§ Source information:
**********

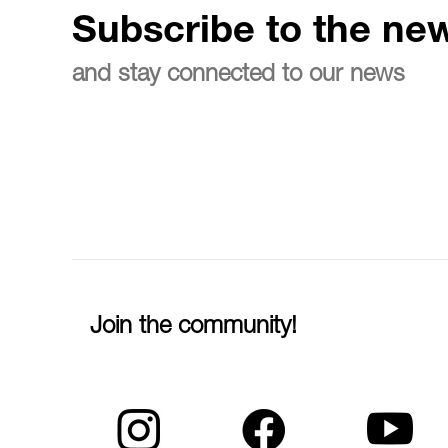
Subscribe to the new
and stay connected to our news
Join the community!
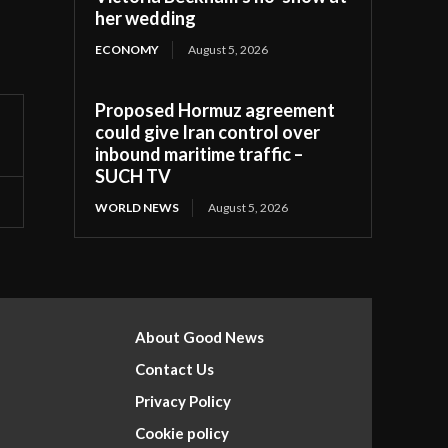
her wedding
ECONOMY
August 5, 2026
Proposed Hormuz agreement
could give Iran control over
inbound maritime traffic –
SUCH TV
WORLD NEWS
August 5, 2026
About Good News
Contact Us
Privacy Policy
Cookie policy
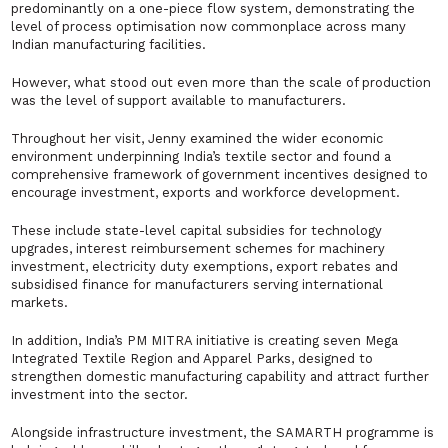
predominantly on a one-piece flow system, demonstrating the
level of process optimisation now commonplace across many
Indian manufacturing facilities.
However, what stood out even more than the scale of production
was the level of support available to manufacturers.
Throughout her visit, Jenny examined the wider economic
environment underpinning India’s textile sector and found a
comprehensive framework of government incentives designed to
encourage investment, exports and workforce development.
These include state-level capital subsidies for technology
upgrades, interest reimbursement schemes for machinery
investment, electricity duty exemptions, export rebates and
subsidised finance for manufacturers serving international
markets.
In addition, India’s PM MITRA initiative is creating seven Mega
Integrated Textile Region and Apparel Parks, designed to
strengthen domestic manufacturing capability and attract further
investment into the sector.
Alongside infrastructure investment, the SAMARTH programme is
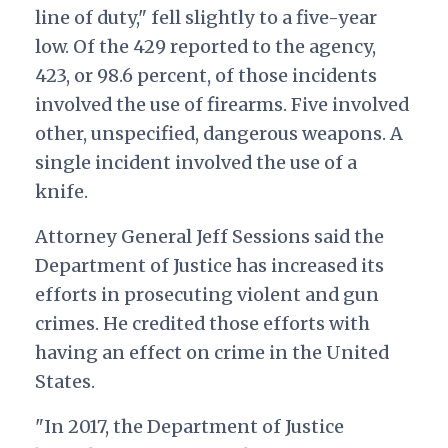
line of duty," fell slightly to a five-year
low. Of the 429 reported to the agency,
423, or 98.6 percent, of those incidents
involved the use of firearms. Five involved
other, unspecified, dangerous weapons. A
single incident involved the use of a
knife.
Attorney General Jeff Sessions said the
Department of Justice has increased its
efforts in prosecuting violent and gun
crimes. He credited those efforts with
having an effect on crime in the United
States.
"In 2017, the Department of Justice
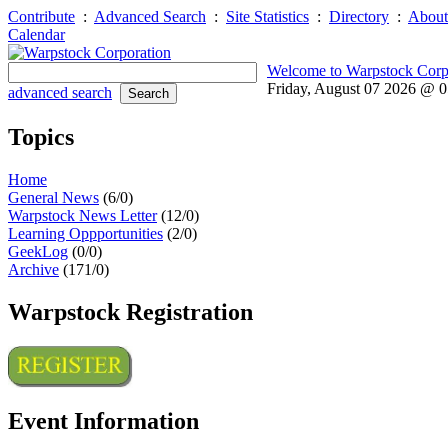
Contribute
:
Advanced Search
:
Site Statistics
:
Directory
:
About
Calendar
Welcome to Warpstock Corp
Friday, August 07 2026 @ 
advanced search
Topics
Home
General News
(6/0)
Warpstock News Letter
(12/0)
Learning Oppportunities
(2/0)
GeekLog
(0/0)
Archive
(171/0)
Warpstock Registration
Event Information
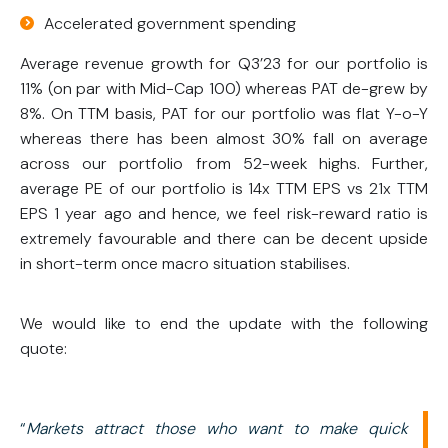
Accelerated government spending
Average revenue growth for Q3’23 for our portfolio is
11% (on par with Mid-Cap 100) whereas PAT de-grew by
8%. On TTM basis, PAT for our portfolio was flat Y-o-Y
whereas there has been almost 30% fall on average
across our portfolio from 52-week highs. Further,
average PE of our portfolio is 14x TTM EPS vs 21x TTM
EPS 1 year ago and hence, we feel risk-reward ratio is
extremely favourable and there can be decent upside
in short-term once macro situation stabilises.
We would like to end the update with the following
quote:
“
Markets attract those who want to make quick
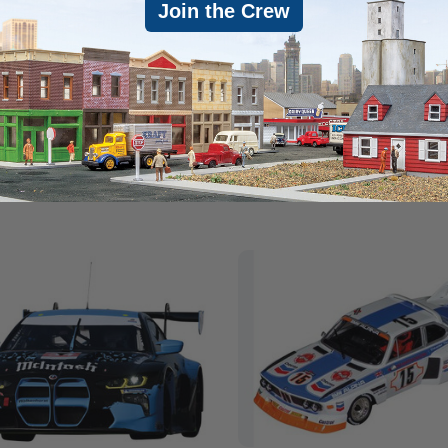
Join the Crew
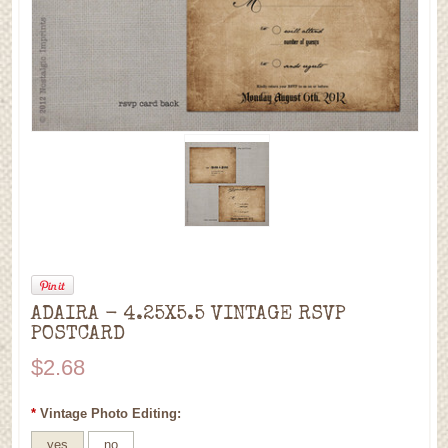
ADAIRA - 4.25X5.5 VINTAGE RSVP
POSTCARD
$2.68
*
Vintage Photo Editing:
yes
no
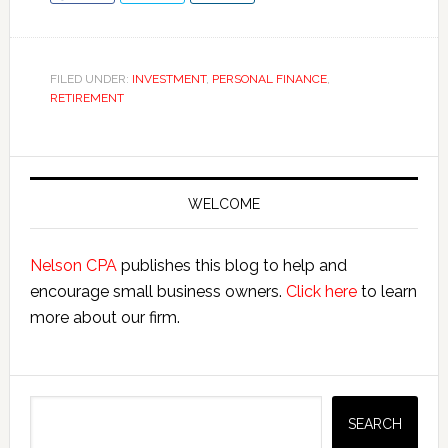
FILED UNDER:
INVESTMENT
,
PERSONAL FINANCE
,
RETIREMENT
Primary
Sidebar
WELCOME
Nelson CPA
publishes this blog to help and
encourage small business owners.
Click here
to learn
more about our firm.
Search
SEARCH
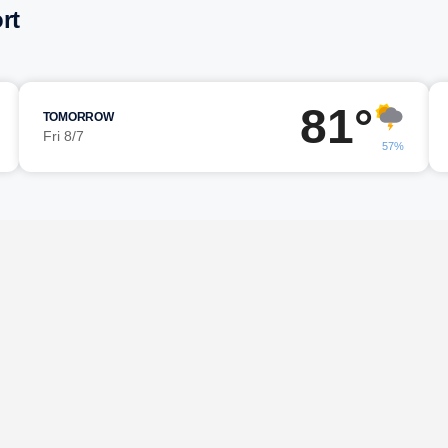
rt
81°
TOMORROW
Fri 8/7
57%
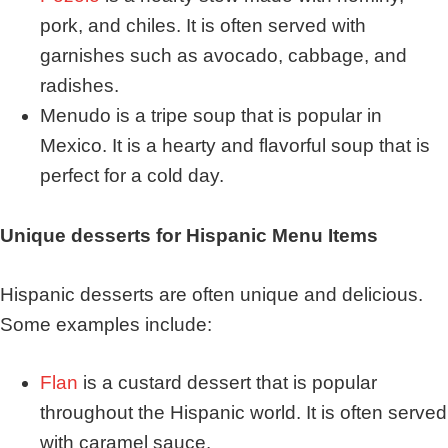
pork, and chiles. It is often served with
garnishes such as avocado, cabbage, and
radishes.
Menudo is a tripe soup that is popular in
Mexico. It is a hearty and flavorful soup that is
perfect for a cold day.
Unique desserts for Hispanic Menu Items
Hispanic desserts are often unique and delicious.
Some examples include:
Flan
is a custard dessert that is popular
throughout the Hispanic world. It is often served
with caramel sauce.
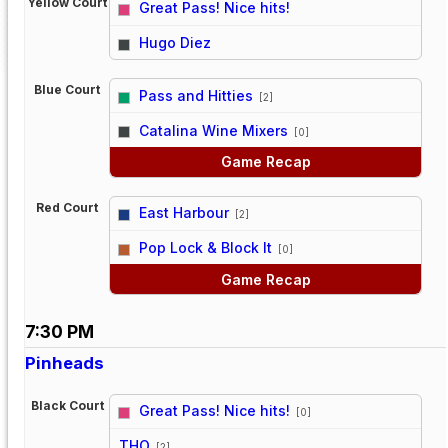
Yellow Court
Great Pass! Nice hits!
vs
Hugo Diez
Blue Court
Pass and Hitties
[2]
vs
Catalina Wine Mixers
[0]
Game Recap
Red Court
East Harbour
[2]
vs
Pop Lock & Block It
[0]
Game Recap
7:30 PM
Pinheads
Black Court
Great Pass! Nice hits!
[0]
vs
THO
[2]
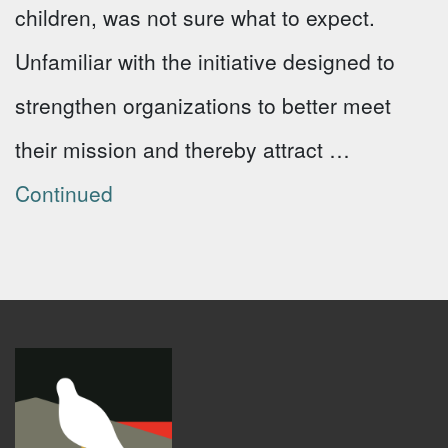
children, was not sure what to expect.
Unfamiliar with the initiative designed to
strengthen organizations to better meet
their mission and thereby attract …
Continued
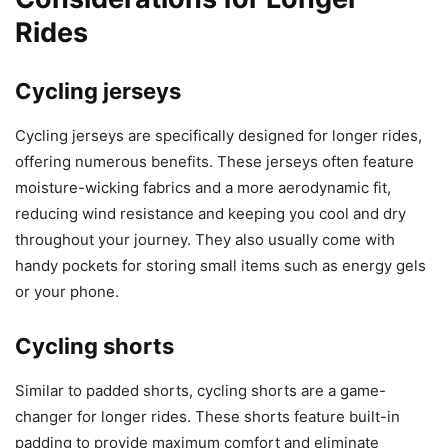
Rides
Cycling jerseys
Cycling jerseys are specifically designed for longer rides,
offering numerous benefits. These jerseys often feature
moisture-wicking fabrics and a more aerodynamic fit,
reducing wind resistance and keeping you cool and dry
throughout your journey. They also usually come with
handy pockets for storing small items such as energy gels
or your phone.
Cycling shorts
Similar to padded shorts, cycling shorts are a game-
changer for longer rides. These shorts feature built-in
padding to provide maximum comfort and eliminate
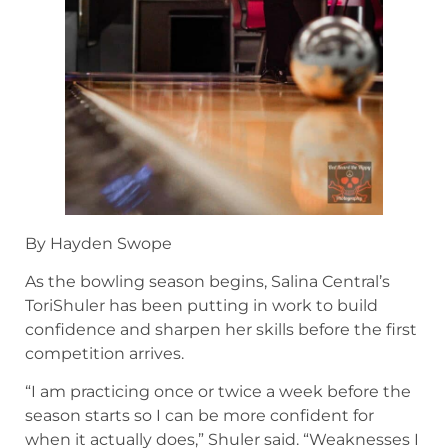
By Hayden Swope
As the bowling season begins, Salina Central’s
ToriShuler has been putting in work to build
confidence and sharpen her skills before the first
competition arrives.
“I am practicing once or twice a week before the
season starts so I can be more confident for
when it actually does,” Shuler said. “Weaknesses I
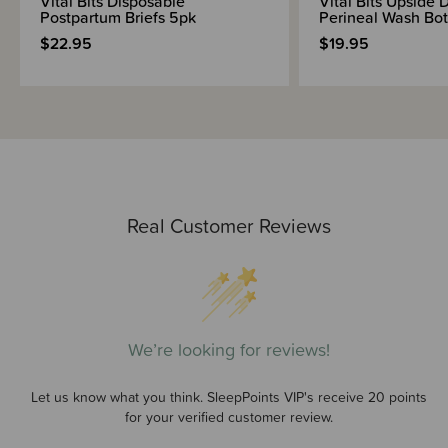
Vital Bits Disposable
Vital Bits Upside
Postpartum Briefs 5pk
Perineal Wash Bot
$22.95
$19.95
Real Customer Reviews
We’re looking for reviews!
Let us know what you think. SleepPoints VIP's receive 20 points
for your verified customer review.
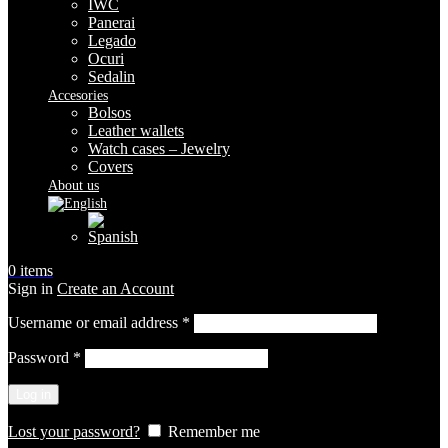
IWC
Panerai
Legado
Ocuri
Sedalin
Accesories
Bolsos
Leather wallets
Watch cases – Jewelry
Covers
About us
0
items
Sign in
Create an Account
Required
Username or email address
*
Required
Password
*
Log in
Lost your password?
Remember me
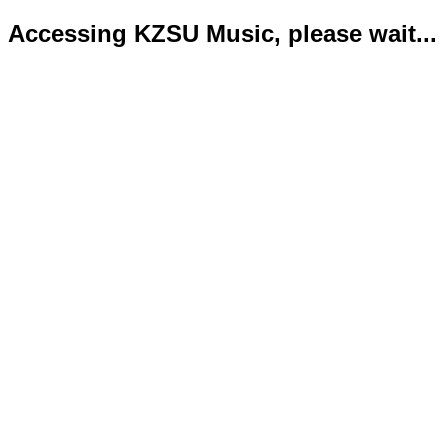
Accessing KZSU Music, please wait...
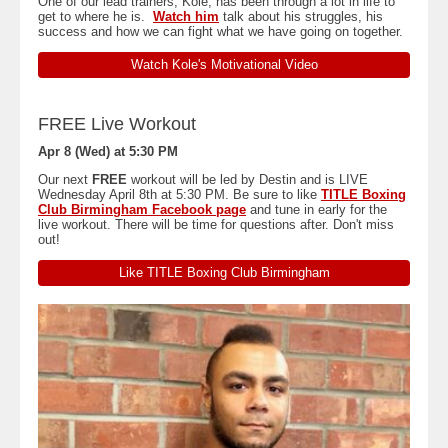
One of our lead trainers, Kole, has been through a lot in life to
get to where he is.
Watch him
talk about his struggles, his
success and how we can fight what we have going on together.
Watch Kole's Motivational Video
FREE Live Workout
Apr 8 (Wed) at 5:30 PM
Our next
FREE
workout will be led by Destin and is LIVE
Wednesday April 8th at 5:30 PM. Be sure to like
TITLE Boxing
Club Birmingham Facebook page
and tune in early for the
live workout. There will be time for questions after. Don't miss
out!
Like TITLE Boxing Club Birmingham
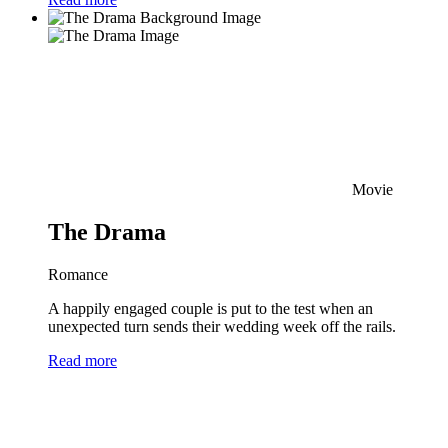
Movie
The Drama
Romance
A happily engaged couple is put to the test when an
unexpected turn sends their wedding week off the rails.
Read more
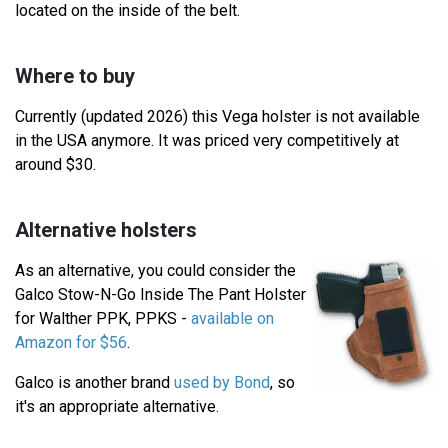
located on the inside of the belt.
Where to buy
Currently (updated 2026) this Vega holster is not available
in the USA anymore. It was priced very competitively at
around $30.
Alternative holsters
As an alternative, you could consider the
Galco Stow-N-Go Inside The Pant Holster
for Walther PPK, PPKS -
available on
Amazon for $56
.
Galco is another brand
used by Bond
, so
it's an appropriate alternative.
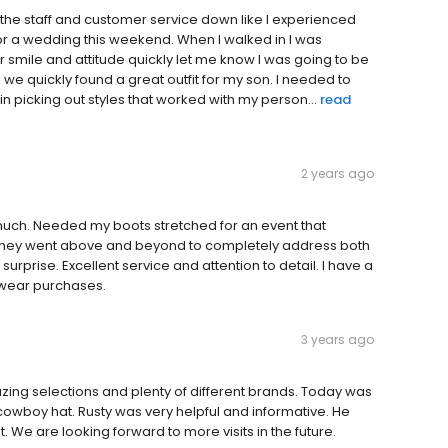
had the staff and customer service down like I experienced
for a wedding this weekend. When I walked in I was
 smile and attitude quickly let me know I was going to be
we quickly found a great outfit for my son. I needed to
in picking out styles that worked with my person...
read
2 years ago
uch. Needed my boots stretched for an event that
. They went above and beyond to completely address both
rprise. Excellent service and attention to detail. I have a
n wear purchases.
3 years ago
ing selections and plenty of different brands. Today was
a cowboy hat. Rusty was very helpful and informative. He
. We are looking forward to more visits in the future.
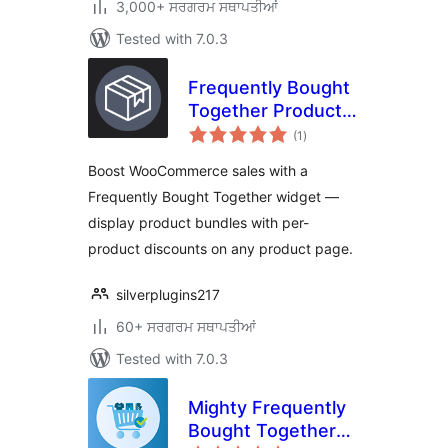
3,000+ ਸਰਗਰਮ ਸਥਾਪਤੀਆਂ
Tested with 7.0.3
Frequently Bought
Together Product
total
For WooCommerce
(1
)
ratings
Boost WooCommerce sales with a
Frequently Bought Together widget —
display product bundles with per-
product discounts on any product page.
silverplugins217
60+ ਸਰਗਰਮ ਸਥਾਪਤੀਆਂ
Tested with 7.0.3
Mighty Frequently
Bought Together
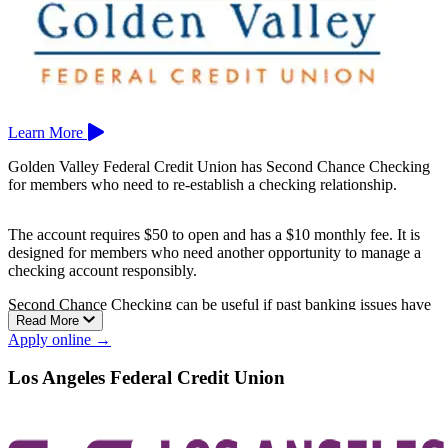
Learn More
Golden Valley Federal Credit Union has Second Chance Checking
for members who need to re-establish a checking relationship.
The account requires $50 to open and has a $10 monthly fee. It is
designed for members who need another opportunity to manage a
checking account responsibly.
Second Chance Checking can be useful if past banking issues have
Read More
made it harder to qualify for a regular checking account.
Apply online →
Golden Valley Federal Credit Union is based in Manteca.
Los Angeles Federal Credit Union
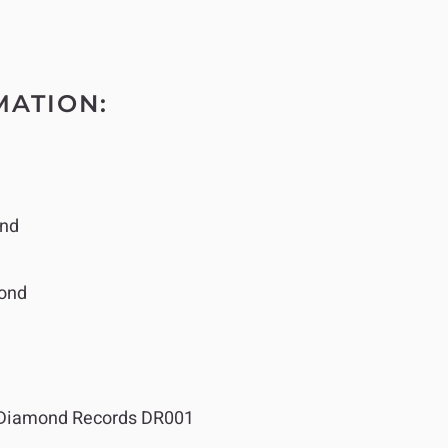
MATION:
nd
ond
Diamond Records DR001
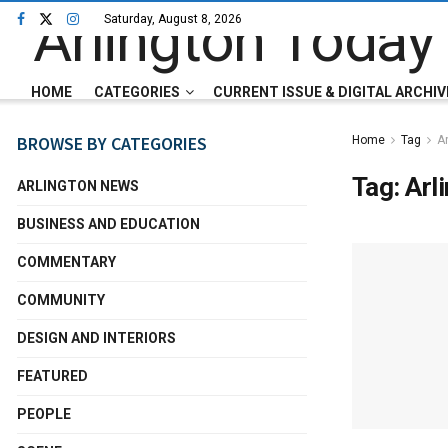
Saturday, August 8, 2026
HOME
CATEGORIES
CURRENT ISSUE & DIGITAL ARCHIV
BROWSE BY CATEGORIES
Home
Tag
Ar
Tag:
Arl
ARLINGTON NEWS
BUSINESS AND EDUCATION
COMMENTARY
COMMUNITY
DESIGN AND INTERIORS
FEATURED
PEOPLE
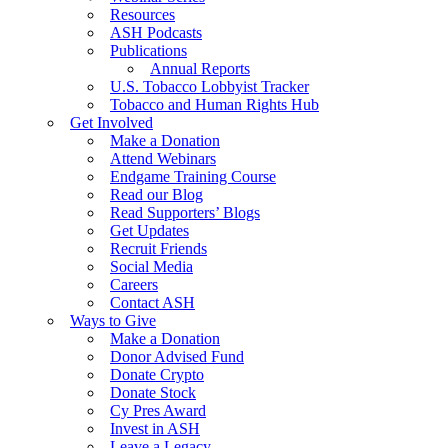
Resources
ASH Podcasts
Publications
Annual Reports
U.S. Tobacco Lobbyist Tracker
Tobacco and Human Rights Hub
Get Involved
Make a Donation
Attend Webinars
Endgame Training Course
Read our Blog
Read Supporters’ Blogs
Get Updates
Recruit Friends
Social Media
Careers
Contact ASH
Ways to Give
Make a Donation
Donor Advised Fund
Donate Crypto
Donate Stock
Cy Pres Award
Invest in ASH
Leave a Legacy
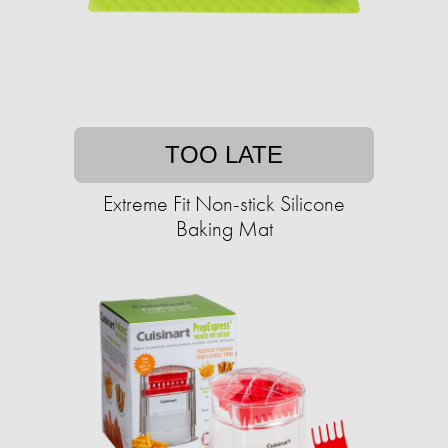
TOO LATE
Extreme Fit Non-stick Silicone
Baking Mat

**********

§ Assignment: Go through the data above and find the lines with the word "that". Copy each of those lines.

§ The completed task:
Menudo is a tripe soup that is popular in
Mexico. It is a hearty and flavorful soup that is
is a custard dessert that is popular
in picking out styles that worked with my person...
uch. Needed my boots stretched for an event that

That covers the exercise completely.